BEGIN Material shown
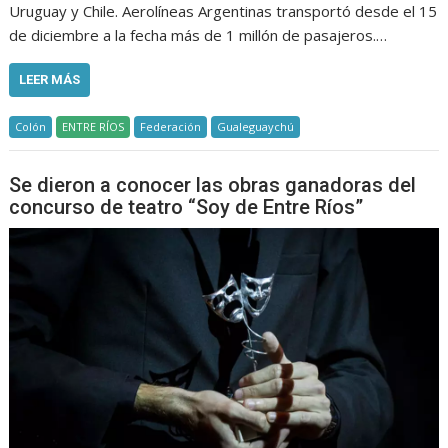
Uruguay y Chile. Aerolíneas Argentinas transportó desde el 15
de diciembre a la fecha más de 1 millón de pasajeros.…
LEER MÁS
Colón
ENTRE RÍOS
Federación
Gualeguaychú
Se dieron a conocer las obras ganadoras del
concurso de teatro “Soy de Entre Ríos”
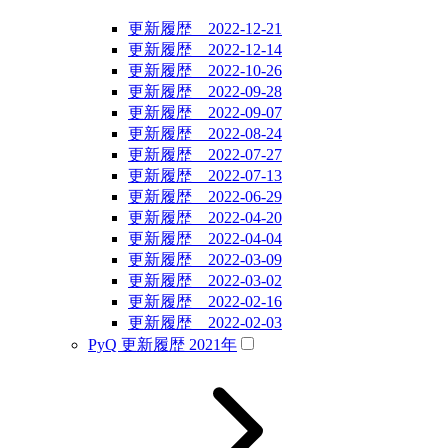
更新履歴 2022-12-21
更新履歴 2022-12-14
更新履歴 2022-10-26
更新履歴 2022-09-28
更新履歴 2022-09-07
更新履歴 2022-08-24
更新履歴 2022-07-27
更新履歴 2022-07-13
更新履歴 2022-06-29
更新履歴 2022-04-20
更新履歴 2022-04-04
更新履歴 2022-03-09
更新履歴 2022-03-02
更新履歴 2022-02-16
更新履歴 2022-02-03
PyQ 更新履歴 2021年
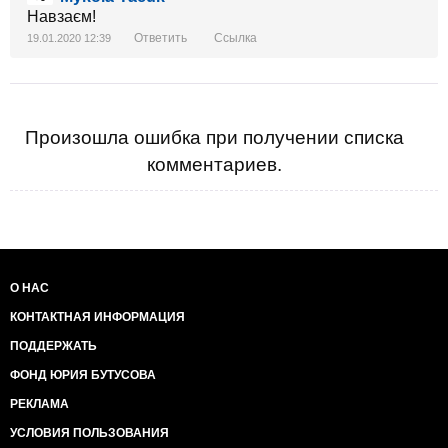
Навзаєм!
Ответить
Ссылка
19.01.2020 12:39
Произошла ошибка при получении списка
комментариев.
О НАС
КОНТАКТНАЯ ИНФОРМАЦИЯ
ПОДДЕРЖАТЬ
ФОНД ЮРИЯ БУТУСОВА
РЕКЛАМА
УСЛОВИЯ ПОЛЬЗОВАНИЯ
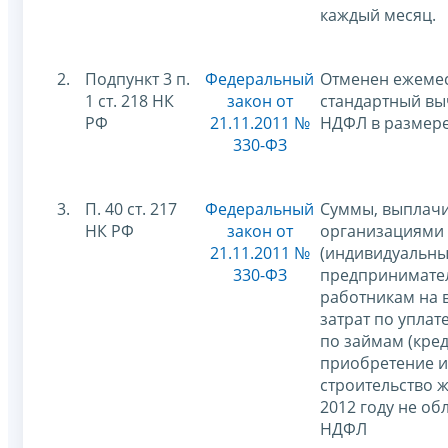
каждый месяц.
2.
Подпункт 3 п.
Федеральный
Отменен ежеме
1 ст. 218 НК
закон от
стандартный вы
РФ
21.11.2011 №
НДФЛ в размере
330-ФЗ
3.
П. 40 ст. 217
Федеральный
Суммы, выплач
НК РФ
закон от
организациями
21.11.2011 №
(индивидуальн
330-ФЗ
предпринимате
работникам на
затрат по уплат
по займам (кред
приобретение 
строительство ж
2012 году не об
НДФЛ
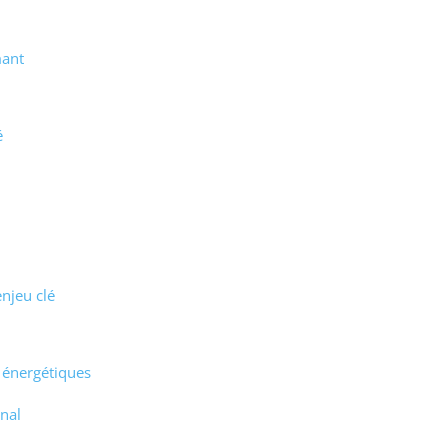
mant
é
enjeu clé
 énergétiques
onal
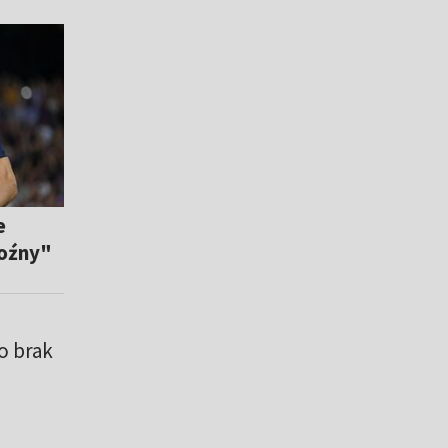
e
roźny"
o brak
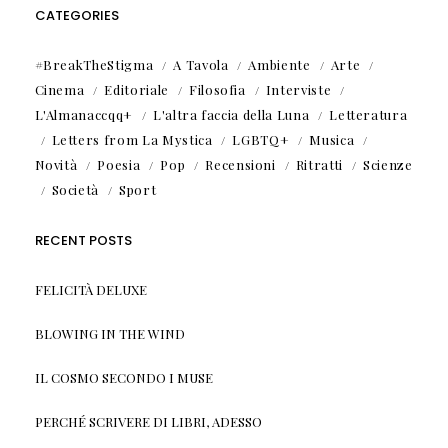
CATEGORIES
#BreakTheStigma
A Tavola
Ambiente
Arte
Cinema
Editoriale
Filosofia
Interviste
L'Almanaccqq+
L'altra faccia della Luna
Letteratura
Letters from La Mystica
LGBTQ+
Musica
Novità
Poesia
Pop
Recensioni
Ritratti
Scienze
Società
Sport
RECENT POSTS
FELICITÀ DELUXE
BLOWING IN THE WIND
IL COSMO SECONDO I MUSE
PERCHÉ SCRIVERE DI LIBRI, ADESSO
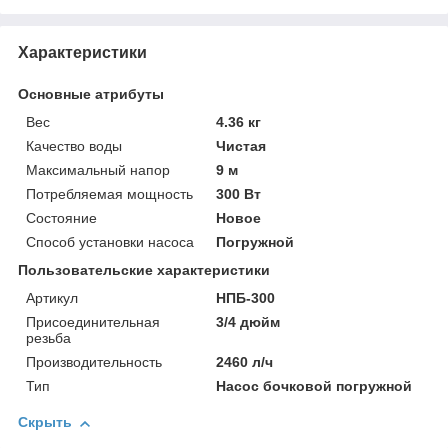
Характеристики
Основные атрибуты
Вес
4.36 кг
Качество воды
Чистая
Максимальный напор
9 м
Потребляемая мощность
300 Вт
Состояние
Новое
Способ установки насоса
Погружной
Пользовательские характеристики
Артикул
НПБ-300
Присоединительная
3/4 дюйм
резьба
Производительность
2460 л/ч
Тип
Насос бочковой погружной
Скрыть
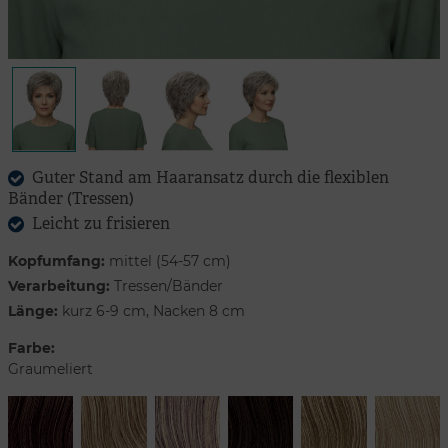
Guter Stand am Haaransatz durch die flexiblen
Bänder (Tressen)
Leicht zu frisieren
Kopfumfang:
mittel (54-57 cm)
Verarbeitung:
Tressen/Bänder
Länge:
kurz 6-9 cm, Nacken 8 cm
Farbe:
Graumeliert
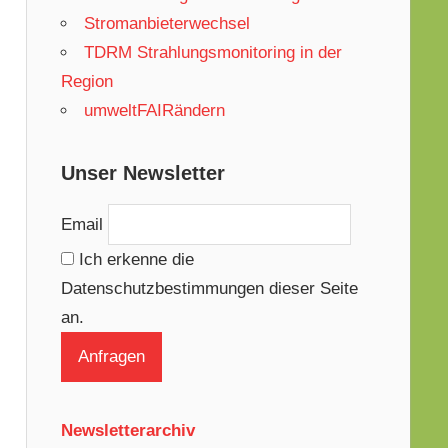
Stromanbieterwechsel
TDRM Strahlungsmonitoring in der
Region
umweltFAIRändern
Unser Newsletter
Email
Ich erkenne die
Datenschutzbestimmungen dieser Seite
an.
Newsletterarchiv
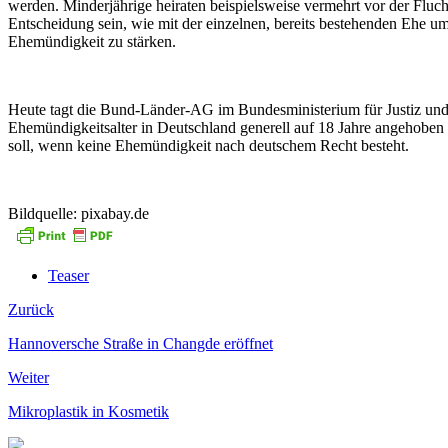
werden. Minderjährige heiraten beispielsweise vermehrt vor der Fluc
Entscheidung sein, wie mit der einzelnen, bereits bestehenden Ehe um
Ehemündigkeit zu stärken.
Heute tagt die Bund-Länder-AG im Bundesministerium für Justiz und V
Ehemündigkeitsalter in Deutschland generell auf 18 Jahre angehobe
soll, wenn keine Ehemündigkeit nach deutschem Recht besteht.
Bildquelle: pixabay.de
Teaser
Zurück
Hannoversche Straße in Changde eröffnet
Weiter
Mikroplastik in Kosmetik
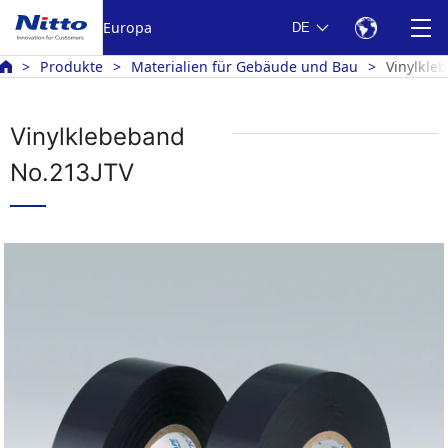
Europa
DE
Produkte
Materialien für Gebäude und Bau
Vinylkle
Vinylklebeband
No.213JTV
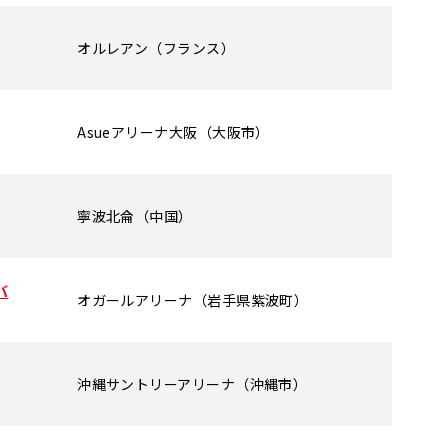
オルレアン（フランス）
Asueアリーナ大阪（大阪市）
寧波北侖（中国）
バ
オガールアリーナ（岩手県紫波町）
沖縄サントリーアリーナ（沖縄市）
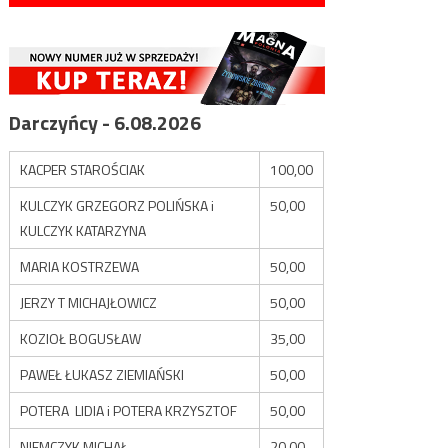
Darczyńcy - 6.08.2026
KACPER STAROŚCIAK
100,00
KULCZYK GRZEGORZ POLIŃSKA i
50,00
KULCZYK KATARZYNA
MARIA KOSTRZEWA
50,00
JERZY T MICHAJŁOWICZ
50,00
KOZIOŁ BOGUSŁAW
35,00
PAWEŁ ŁUKASZ ZIEMIAŃSKI
50,00
POTERA LIDIA i POTERA KRZYSZTOF
50,00
NIEMCZYK MICHAŁ
20,00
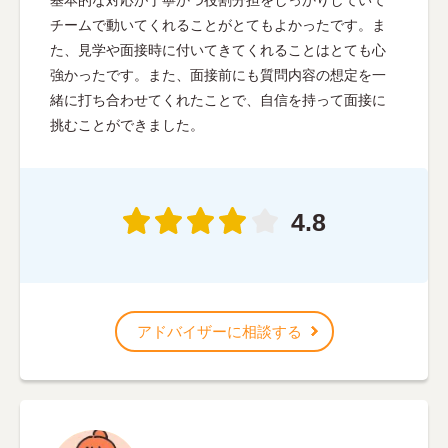
チームで動いてくれることがとてもよかったです。ま
た、見学や面接時に付いてきてくれることはとても心
強かったです。また、面接前にも質問内容の想定を一
緒に打ち合わせてくれたことで、自信を持って面接に
挑むことができました。
4.8
アドバイザーに相談する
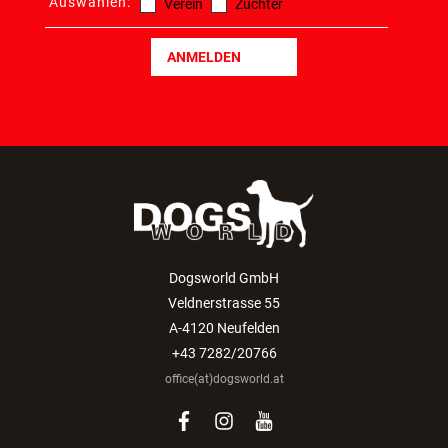
Auswählen:
Verein
Züchter
ANMELDEN
Dogsworld GmbH
Veldnerstrasse 55
A-4120 Neufelden
+43 7282/20766
office(at)dogsworld.at
facebook
instagram
youtube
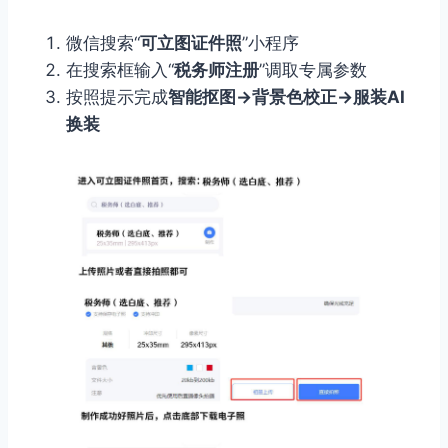
微信搜索“
可立图证件照
”小程序
在搜索框输入“
税务师注册
”调取专属参数
按照提示完成
智能抠图→背景色校正→服装AI
换装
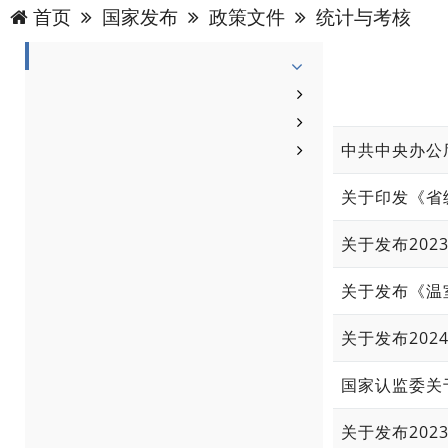
首页
国家发布
政策文件
统计与考核
中共中央办公
关于印发《省
关于发布20
关于发布《温室
关于发布20
国家认监委关
关于发布20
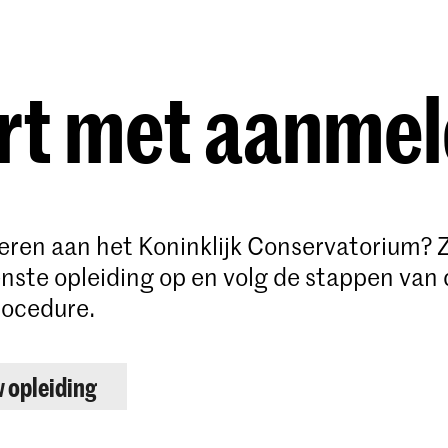
Opleidingen
Agenda
Nieuws
rt met aanme
deren aan het Koninklijk Conservatorium? 
ste opleiding op en volg de stappen van 
ocedure.
w opleiding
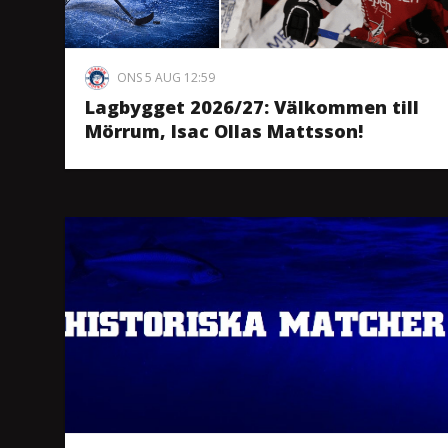
ONS 5 AUG 12:59
Lagbygget 2026/27: Välkommen till
Mörrum, Isac Ollas Mattsson!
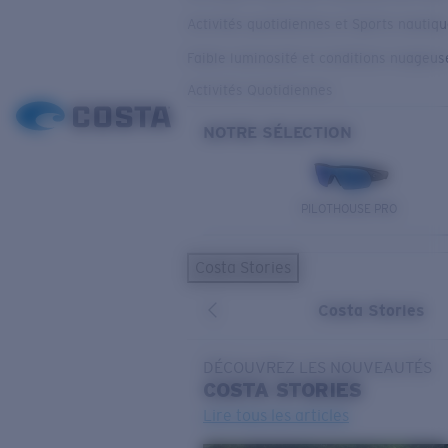
Activités quotidiennes et Sports nautiq
Faible luminosité et conditions nuageus
Activités Quotidiennes
NOTRE SÉLECTION
PILOTHOUSE PRO
Costa Stories
Costa Stories
DÉCOUVREZ LES NOUVEAUTÉS
COSTA
STORIES
Lire tous les articles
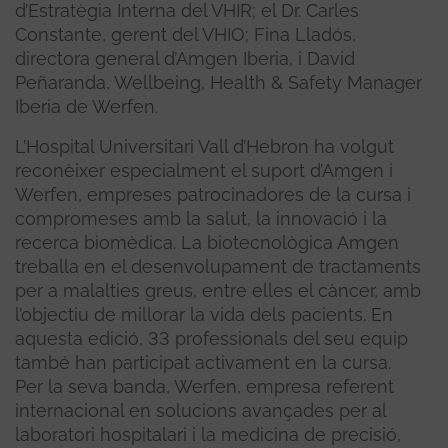
d’Estratègia Interna del VHIR; el Dr. Carles
Constante, gerent del VHIO; Fina Lladós,
directora general d’Amgen Iberia, i David
Peñaranda, Wellbeing, Health & Safety Manager
Iberia de Werfen.
L’Hospital Universitari Vall d’Hebron ha volgut
reconèixer especialment el suport d’Amgen i
Werfen, empreses patrocinadores de la cursa i
compromeses amb la salut, la innovació i la
recerca biomèdica. La biotecnològica Amgen
treballa en el desenvolupament de tractaments
per a malalties greus, entre elles el càncer, amb
l’objectiu de millorar la vida dels pacients. En
aquesta edició, 33 professionals del seu equip
també han participat activament en la cursa.
Per la seva banda, Werfen, empresa referent
internacional en solucions avançades per al
laboratori hospitalari i la medicina de precisió,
END Material shown
• Problem requirements
Produce an exact copy of the records above, leaving out the pictures.

• Solution below
Uruguay y Chile. Aerolíneas Argentinas transportó desde el 15
de diciembre a la fecha más de 1 millón de pasajeros.…
LEER MÁS
Colón
ENTRE RÍOS
Federación
Gualeguaychú
Se dieron a conocer las obras ganadoras del
concurso de teatro “Soy de Entre Ríos”
更新履歴 2022-12-21
更新履歴 2022-12-14
更新履歴 2022-10-26
更新履歴 2022-09-28
更新履歴 2022-09-07
更新履歴 2022-08-24
更新履歴 2022-07-27
更新履歴 2022-07-13
更新履歴 2022-06-29
更新履歴 2022-04-20
更新履歴 2022-04-04
更新履歴 2022-03-09
更新履歴 2022-03-02
更新履歴 2022-02-16
更新履歴 2022-02-03
PyQ 更新履歴 2021年
Навзаєм!
Ответить
Ссылка
19.01.2020 12:39
Произошла ошибка при получении списка
комментариев.
О НАС
КОНТАКТНАЯ ИНФОРМАЦИЯ
ПОДДЕРЖАТЬ
ФОНД ЮРИЯ БУТУСОВА
РЕКЛАМА
УСЛОВИЯ ПОЛЬЗОВАНИЯ
каждый месяц.
2.
Подпункт 3 п.
Федеральный
Отменен ежеме
1 ст. 218 НК
закон от
стандартный вы
РФ
21.11.2011 №
НДФЛ в размере
330-ФЗ
3.
П. 40 ст. 217
Федеральный
Суммы, выплач
НК РФ
закон от
организациями
21.11.2011 №
(индивидуальн
330-ФЗ
предпринимате
работникам на
затрат по уплат
по займам (кред
приобретение 
строительство ж
2012 году не об
НДФЛ
mant
é
enjeu clé
 énergétiques
onal
e
roźny"
o brak
CATEGORIES
#BreakTheStigma
A Tavola
Ambiente
Arte
Cinema
Editoriale
Filosofia
Interviste
L'Almanaccqq+
L'altra faccia della Luna
Letteratura
Letters from La Mystica
LGBTQ+
Musica
Novità
Poesia
Pop
Recensioni
Ritratti
Scienze
Società
Sport
RECENT POSTS
FELICITÀ DELUXE
BLOWING IN THE WIND
IL COSMO SECONDO I MUSE
PERCHÉ SCRIVERE DI LIBRI, ADESSO
Характеристики
Основные атрибуты
Вес
4.36 кг
Качество воды
Чистая
Максимальный напор
9 м
Потребляемая мощность
300 Вт
Состояние
Новое
Способ установки насоса
Погружной
Пользовательские характеристики
Артикул
НПБ-300
Присоединительная
3/4 дюйм
резьба
Производительность
2460 л/ч
Тип
Насос бочковой погружной
Скрыть
Guter Stand am Haaransatz durch die flexiblen
Bänder (Tressen)
Leicht zu frisieren
Kopfumfang:
mittel (54-57 cm)
Verarbeitung:
Tressen/Bänder
Länge:
kurz 6-9 cm, Nacken 8 cm
Farbe:
Graumeliert
Stromanbieterwechsel
TDRM Strahlungsmonitoring in der
Region
umweltFAIRändern
Unser Newsletter
Email
Ich erkenne die
Datenschutzbestimmungen dieser Seite
an.
Newsletterarchiv
werden. Minderjährige heiraten beispielsweise vermehrt vor der Fluc
Entscheidung sein, wie mit der einzelnen, bereits bestehenden Ehe um
Ehemündigkeit zu stärken.
Heute tagt die Bund-Länder-AG im Bundesministerium für Justiz und V
Ehemündigkeitsalter in Deutschland generell auf 18 Jahre angehobe
soll, wenn keine Ehemündigkeit nach deutschem Recht besteht.
Bildquelle: pixabay.de
Teaser
Zurück
Hannoversche Straße in Changde eröffnet
Weiter
Mikroplastik in Kosmetik
Europa
DE
Produkte
Materialien für Gebäude und Bau
Vinylkle
Vinylklebeband
No.213JTV
オルレアン（フランス）
Asueアリーナ大阪（大阪市）
寧波北侖（中国）
バ
オガールアリーナ（岩手県紫波町）
沖縄サントリーアリーナ（沖縄市）
Darczyńcy - 6.08.2026
KACPER STAROŚCIAK
100,00
KULCZYK GRZEGORZ POLIŃSKA i
50,00
KULCZYK KATARZYNA
MARIA KOSTRZEWA
50,00
JERZY T MICHAJŁOWICZ
50,00
KOZIOŁ BOGUSŁAW
35,00
PAWEŁ ŁUKASZ ZIEMIAŃSKI
50,00
POTERA LIDIA i POTERA KRZYSZTOF
50,00
NIEMCZYK MICHAŁ
20,00
チームで動いてくれることがとてもよかったです。ま
た、見学や面接時に付いてきてくれることはとても心
強かったです。また、面接前にも質問内容の想定を一
緒に打ち合わせてくれたことで、自信を持って面接に
挑むことができました。
4.8
アドバイザーに相談する
Auswählen:
Verein
Züchter
ANMELDEN
Dogsworld GmbH
Veldnerstrasse 55
A-4120 Neufelden
+43 7282/20766
office(at)dogsworld.at
facebook
instagram
youtube
微信搜索“
可立图证件照
”小程序
在搜索框输入“
税务师注册
”调取专属参数
按照提示完成
智能抠图→背景色校正→服装AI
换装
首页
国家发布
政策文件
统计与考核
中共中央办公
关于印发《省
关于发布20
关于发布《温室
关于发布20
国家认监委关
关于发布20
Opleidingen
Agenda
Nieuws
rt met aanme
deren aan het Koninklijk Conservatorium? 
ste opleiding op en volg de stappen van 
ocedure.
w opleiding
ONS 5 AUG 12:59
Lagbygget 2026/27: Välkommen till
Mörrum, Isac Ollas Mattsson!
Activités quotidiennes et Sports nautiq
Faible luminosité et conditions nuageus
Activités Quotidiennes
NOTRE SÉLECTION
PILOTHOUSE PRO
Costa Stories
Costa Stories
DÉCOUVREZ LES NOUVEAUTÉS
COSTA
STORIES
Lire tous les articles
d’Estratègia Interna del VHIR; el Dr. Carles
Constante, gerent del VHIO; Fina Lladós,
directora general d’Amgen Iberia, i David
Peñaranda, Wellbeing, Health & Safety Manager
Iberia de Werfen.
L’Hospital Universitari Vall d’Hebron ha volgut
reconèixer especialment el suport d’Amgen i
Werfen, empreses patrocinadores de la cursa i
compromeses amb la salut, la innovació i la
recerca biomèdica. La biotecnològica Amgen
treballa en el desenvolupament de tractaments
per a malalties greus, entre elles el càncer, amb
l’objectiu de millorar la vida dels pacients. En
aquesta edició, 33 professionals del seu equip
també han participat activament en la cursa.
Per la seva banda, Werfen, empresa referent
internacional en solucions avançades per al
laboratori hospitalari i la medicina de precisió,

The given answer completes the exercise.